However, FIG. 7 further shows that if the frequency ratio w1/w2 is above a predetermined threshold, meaning w1 and w2 are not within an order of magnitude, then W1, the least frequent word, is automatically chosen as the important word, as seen in the process 146. However, it should be noted that it is possible to set a minimum web frequency which any word must meet before becoming an important word.
Once an important word is determined, all n-grams 56 within the initial query 22 containing that word are determined 148 and thus become important phrases, as shown in the process step 150. After the important words and phrases are determined, suggestions containing the important word or phrase will be categorized 152 as SIM in the Narrow category as shown in FIGS. 5 and 6.
For example, suppose the initial query 22, “New Jersey State Flag” is entered. “New Jersey” occurs in the Narrow category 118 already, in the form of suggestions such as “New Jersey Bird” or “New Jersey Flower”. Therefore, the parsing query chosen is “New Jersey” because it has overlap with the other suggestions in the Narrow category 118. The n-grams with the highest occurrence in Narrow are selected as the parsing query. Therefore, “New Jersey” is selected as the n-gram with the highest occurrence since “New Jersey Bird” and “New Jersey Flower” contains the n-gram “New Jersey”. Then the lowest and second lowest web frequency words are determined within the parsing query. “Jersey” has the lowest web frequency because the word “New” is so common it could be considered a stop-word. Therefore, “Jersey” becomes the important word. Thus, the phrases in the initial query 22 containing the important word would be categorized as important phrases. The initial query 22 “New Jersey State Flag” can be broken into three n-grams: 1) “New Jersey” 2) “State Flag” and 3) “New Jersey State Flag”.
Because options 1) and 3) contain the important word “Jersey” they become important phrases. Thus, “New Jersey” and “New Jersey State Flag” become important phrases.

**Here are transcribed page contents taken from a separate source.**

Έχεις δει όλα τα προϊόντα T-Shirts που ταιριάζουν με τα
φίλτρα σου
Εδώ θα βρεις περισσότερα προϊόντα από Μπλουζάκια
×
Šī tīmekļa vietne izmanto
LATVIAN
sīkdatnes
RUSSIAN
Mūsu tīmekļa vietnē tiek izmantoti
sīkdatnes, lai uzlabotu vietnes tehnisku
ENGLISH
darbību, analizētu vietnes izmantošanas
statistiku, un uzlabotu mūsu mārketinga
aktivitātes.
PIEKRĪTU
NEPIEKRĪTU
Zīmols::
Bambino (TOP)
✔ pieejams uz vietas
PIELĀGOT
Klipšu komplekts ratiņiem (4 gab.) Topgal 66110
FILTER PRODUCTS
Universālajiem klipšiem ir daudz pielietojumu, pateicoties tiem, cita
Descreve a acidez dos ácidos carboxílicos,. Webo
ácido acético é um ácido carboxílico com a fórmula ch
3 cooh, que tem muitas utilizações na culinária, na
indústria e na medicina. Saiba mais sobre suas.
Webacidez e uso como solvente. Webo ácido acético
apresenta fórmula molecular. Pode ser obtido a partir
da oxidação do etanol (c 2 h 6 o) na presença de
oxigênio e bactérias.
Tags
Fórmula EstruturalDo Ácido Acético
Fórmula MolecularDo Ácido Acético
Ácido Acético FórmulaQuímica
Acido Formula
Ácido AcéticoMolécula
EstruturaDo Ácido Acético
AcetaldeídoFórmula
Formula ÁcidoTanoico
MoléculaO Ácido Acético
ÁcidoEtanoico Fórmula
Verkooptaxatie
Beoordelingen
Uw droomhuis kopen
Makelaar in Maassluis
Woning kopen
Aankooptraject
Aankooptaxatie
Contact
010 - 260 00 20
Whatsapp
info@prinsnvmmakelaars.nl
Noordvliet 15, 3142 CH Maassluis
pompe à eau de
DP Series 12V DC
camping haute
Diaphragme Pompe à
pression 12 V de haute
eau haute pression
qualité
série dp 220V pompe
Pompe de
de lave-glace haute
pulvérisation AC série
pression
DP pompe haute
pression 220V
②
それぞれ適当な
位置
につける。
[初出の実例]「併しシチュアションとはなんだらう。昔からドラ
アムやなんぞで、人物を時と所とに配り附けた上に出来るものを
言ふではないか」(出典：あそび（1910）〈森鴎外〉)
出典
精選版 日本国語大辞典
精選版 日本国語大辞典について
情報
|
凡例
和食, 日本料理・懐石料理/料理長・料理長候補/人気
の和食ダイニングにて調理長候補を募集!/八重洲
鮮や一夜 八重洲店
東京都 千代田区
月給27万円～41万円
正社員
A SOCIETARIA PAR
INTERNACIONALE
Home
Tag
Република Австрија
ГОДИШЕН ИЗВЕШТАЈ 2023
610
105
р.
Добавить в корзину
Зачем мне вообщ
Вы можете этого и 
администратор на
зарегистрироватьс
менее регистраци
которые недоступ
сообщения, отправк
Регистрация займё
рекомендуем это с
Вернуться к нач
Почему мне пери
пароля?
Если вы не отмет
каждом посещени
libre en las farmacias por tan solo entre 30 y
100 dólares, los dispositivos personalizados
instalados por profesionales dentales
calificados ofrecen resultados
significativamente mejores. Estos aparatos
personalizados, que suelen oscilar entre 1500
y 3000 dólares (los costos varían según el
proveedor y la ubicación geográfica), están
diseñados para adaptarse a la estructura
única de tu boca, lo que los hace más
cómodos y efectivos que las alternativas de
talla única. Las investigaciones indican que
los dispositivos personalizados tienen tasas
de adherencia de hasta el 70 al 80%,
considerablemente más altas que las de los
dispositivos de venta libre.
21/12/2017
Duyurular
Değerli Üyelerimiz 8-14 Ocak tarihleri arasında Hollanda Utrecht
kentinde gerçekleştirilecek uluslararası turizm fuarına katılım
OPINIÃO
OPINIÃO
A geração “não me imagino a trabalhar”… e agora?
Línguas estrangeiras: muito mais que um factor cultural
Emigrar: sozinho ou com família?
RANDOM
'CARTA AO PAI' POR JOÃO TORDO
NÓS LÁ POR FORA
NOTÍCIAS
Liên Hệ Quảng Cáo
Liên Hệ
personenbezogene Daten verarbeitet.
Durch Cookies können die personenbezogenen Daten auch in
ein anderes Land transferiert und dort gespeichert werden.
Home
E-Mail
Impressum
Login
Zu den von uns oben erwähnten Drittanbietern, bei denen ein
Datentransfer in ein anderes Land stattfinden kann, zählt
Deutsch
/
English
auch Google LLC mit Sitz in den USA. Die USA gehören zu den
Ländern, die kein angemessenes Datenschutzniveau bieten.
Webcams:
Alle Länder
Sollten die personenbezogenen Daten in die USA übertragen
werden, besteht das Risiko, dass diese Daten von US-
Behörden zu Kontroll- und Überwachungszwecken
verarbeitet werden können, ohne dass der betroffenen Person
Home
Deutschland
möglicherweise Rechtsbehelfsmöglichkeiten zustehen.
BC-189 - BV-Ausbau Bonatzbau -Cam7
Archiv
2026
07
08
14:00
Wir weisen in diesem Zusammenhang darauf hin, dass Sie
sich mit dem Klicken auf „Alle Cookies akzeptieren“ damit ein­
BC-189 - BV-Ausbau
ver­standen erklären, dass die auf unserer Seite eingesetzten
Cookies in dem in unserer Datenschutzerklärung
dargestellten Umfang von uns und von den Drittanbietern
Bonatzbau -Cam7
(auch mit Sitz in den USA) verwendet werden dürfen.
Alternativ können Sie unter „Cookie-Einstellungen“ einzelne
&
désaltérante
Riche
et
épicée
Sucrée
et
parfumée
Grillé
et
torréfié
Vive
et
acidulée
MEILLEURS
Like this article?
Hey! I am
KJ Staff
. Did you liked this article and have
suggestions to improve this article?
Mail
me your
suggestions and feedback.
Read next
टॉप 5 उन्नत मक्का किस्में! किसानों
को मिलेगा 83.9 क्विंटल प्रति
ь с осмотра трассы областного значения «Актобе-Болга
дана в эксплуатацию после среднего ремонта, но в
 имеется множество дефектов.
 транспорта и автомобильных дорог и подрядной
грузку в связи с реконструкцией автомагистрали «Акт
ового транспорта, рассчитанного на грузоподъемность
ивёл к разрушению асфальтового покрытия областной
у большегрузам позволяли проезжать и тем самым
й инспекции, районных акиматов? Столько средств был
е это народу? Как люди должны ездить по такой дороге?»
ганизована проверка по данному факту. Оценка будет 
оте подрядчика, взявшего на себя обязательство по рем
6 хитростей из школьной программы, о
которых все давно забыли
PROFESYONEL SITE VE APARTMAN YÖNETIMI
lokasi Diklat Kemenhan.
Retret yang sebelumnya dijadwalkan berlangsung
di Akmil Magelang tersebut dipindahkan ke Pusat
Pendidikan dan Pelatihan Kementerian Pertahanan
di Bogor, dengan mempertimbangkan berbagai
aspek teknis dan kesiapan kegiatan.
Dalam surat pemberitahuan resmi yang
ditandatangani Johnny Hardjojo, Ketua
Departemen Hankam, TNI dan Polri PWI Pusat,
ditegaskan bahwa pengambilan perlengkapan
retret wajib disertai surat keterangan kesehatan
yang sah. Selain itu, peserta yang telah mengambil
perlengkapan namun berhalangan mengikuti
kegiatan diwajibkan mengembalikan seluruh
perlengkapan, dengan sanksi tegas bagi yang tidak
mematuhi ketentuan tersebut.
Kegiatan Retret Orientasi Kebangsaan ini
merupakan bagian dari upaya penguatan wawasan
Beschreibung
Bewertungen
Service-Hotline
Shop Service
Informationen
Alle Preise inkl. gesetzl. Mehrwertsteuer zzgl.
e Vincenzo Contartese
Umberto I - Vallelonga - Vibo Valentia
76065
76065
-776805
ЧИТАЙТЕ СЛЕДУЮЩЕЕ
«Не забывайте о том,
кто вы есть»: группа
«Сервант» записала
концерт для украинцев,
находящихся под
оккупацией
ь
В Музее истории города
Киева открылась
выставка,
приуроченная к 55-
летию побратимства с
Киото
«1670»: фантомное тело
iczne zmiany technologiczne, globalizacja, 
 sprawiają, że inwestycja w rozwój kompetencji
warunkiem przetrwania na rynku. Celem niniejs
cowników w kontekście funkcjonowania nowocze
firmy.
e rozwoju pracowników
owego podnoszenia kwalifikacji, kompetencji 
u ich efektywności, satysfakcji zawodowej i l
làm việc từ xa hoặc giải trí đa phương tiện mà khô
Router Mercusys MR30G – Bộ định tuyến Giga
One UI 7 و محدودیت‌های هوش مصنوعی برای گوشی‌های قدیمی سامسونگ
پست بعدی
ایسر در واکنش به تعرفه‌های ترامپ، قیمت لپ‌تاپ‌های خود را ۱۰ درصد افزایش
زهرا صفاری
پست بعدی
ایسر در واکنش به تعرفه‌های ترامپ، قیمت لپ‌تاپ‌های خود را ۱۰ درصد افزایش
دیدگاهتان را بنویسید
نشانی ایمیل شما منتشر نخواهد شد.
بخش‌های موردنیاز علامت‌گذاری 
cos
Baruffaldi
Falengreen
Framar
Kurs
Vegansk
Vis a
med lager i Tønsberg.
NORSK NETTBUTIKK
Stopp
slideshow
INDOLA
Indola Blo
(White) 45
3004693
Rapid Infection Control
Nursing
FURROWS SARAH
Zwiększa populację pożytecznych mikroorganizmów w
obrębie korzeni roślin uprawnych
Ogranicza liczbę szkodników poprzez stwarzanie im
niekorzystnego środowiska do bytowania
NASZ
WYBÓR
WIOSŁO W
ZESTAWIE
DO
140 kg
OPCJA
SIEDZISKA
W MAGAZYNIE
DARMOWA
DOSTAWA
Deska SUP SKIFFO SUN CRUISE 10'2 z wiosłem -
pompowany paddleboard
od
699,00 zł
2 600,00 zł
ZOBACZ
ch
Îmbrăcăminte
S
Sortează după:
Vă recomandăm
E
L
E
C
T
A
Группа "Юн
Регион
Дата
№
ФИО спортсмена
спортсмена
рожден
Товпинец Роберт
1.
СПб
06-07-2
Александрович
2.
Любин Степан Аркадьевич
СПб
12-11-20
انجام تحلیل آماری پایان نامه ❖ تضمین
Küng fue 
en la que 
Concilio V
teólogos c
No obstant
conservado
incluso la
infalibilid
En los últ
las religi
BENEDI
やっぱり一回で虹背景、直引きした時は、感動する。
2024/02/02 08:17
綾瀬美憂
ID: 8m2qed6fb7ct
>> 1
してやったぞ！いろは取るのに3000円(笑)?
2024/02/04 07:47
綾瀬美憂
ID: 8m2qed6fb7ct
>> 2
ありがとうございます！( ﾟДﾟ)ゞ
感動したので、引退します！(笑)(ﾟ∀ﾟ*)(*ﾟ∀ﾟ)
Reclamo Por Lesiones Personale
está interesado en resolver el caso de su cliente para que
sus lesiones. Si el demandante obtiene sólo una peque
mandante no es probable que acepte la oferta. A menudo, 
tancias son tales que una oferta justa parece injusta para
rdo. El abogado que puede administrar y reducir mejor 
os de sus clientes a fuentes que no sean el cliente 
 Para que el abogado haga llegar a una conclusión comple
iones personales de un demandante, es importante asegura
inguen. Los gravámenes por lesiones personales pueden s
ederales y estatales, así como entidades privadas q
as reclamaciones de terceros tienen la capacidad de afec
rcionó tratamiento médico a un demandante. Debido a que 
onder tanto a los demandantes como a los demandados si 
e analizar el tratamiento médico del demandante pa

Therefore, any related search suggestions 64 containing an important word or phrase become categorized 146 in the Narrow category 118 as a SIM.
FIG. 5 shows all related search suggestions 64 that do not become a SIM will become an ALT suggestion in the Expand category 120. If a unique word occurs in an ALT suggestion and the unique word has an occurrence less than a threshold (such as three), the suggestion is eliminated in the unique word filtering process 154. The unique word filtering process 154 is an exception to the word novelty filter 114, previously described. Requiring a minimum level of unique word occurrences in ALT suggestions, prevents too many random unwanted results from occurring in the Expand category 120.
Also, a noise elimination process 156 will eliminate ALT suggestions that are considered “noise” because they are too popular. The “noise” words can be maintained on a list for reference by the noise elimination process 156.
FIG. 5 further shows a picture elimination process 158 where related search suggestions 64 containing pictures, or the words “picture, pic, photography, photo, etc.” or any other photography related word, is eliminated unless the initial query 22 contains such a word.
Moreover, FIG. 5 shows an advertisement rule 160 where suggestions that are predetermined to be advertising suggestions are eliminated in order for the user to obtain meaningful search suggestions. A list of advertising queries can be created to compare with the search suggestions in order to eliminate advertising suggestions.
FIG. 5 also shows a one word name adjustment process 162 where a contextual check occurs in the search suggestion list to identify one word names and move them to a Related Names category which is displayed to a user. If certain lists have greater than one suggestion associated with it in a suggestion list, then all one word names from the specific list are moved over to the Related Names category. For example, if “Vivaldi”, occurs often in a suggestion set with “Bach” and “Wagner” (recognized as composers on a composer's list), then “Vivaldi” is moved to the Related Names category for user interaction and is therefore is excluded from the Expand category 120. If a name is not recognized or associated with the specific list, it is categorized according to whether the name appears on the general Names list. The one word name adjustment can be accomplished, in an embodiment, according to the following logic:

- a) Get all lists for the suggestions and if certain lists have >1 suggestion associated with them, all one word suggestions from that list are classified as Names.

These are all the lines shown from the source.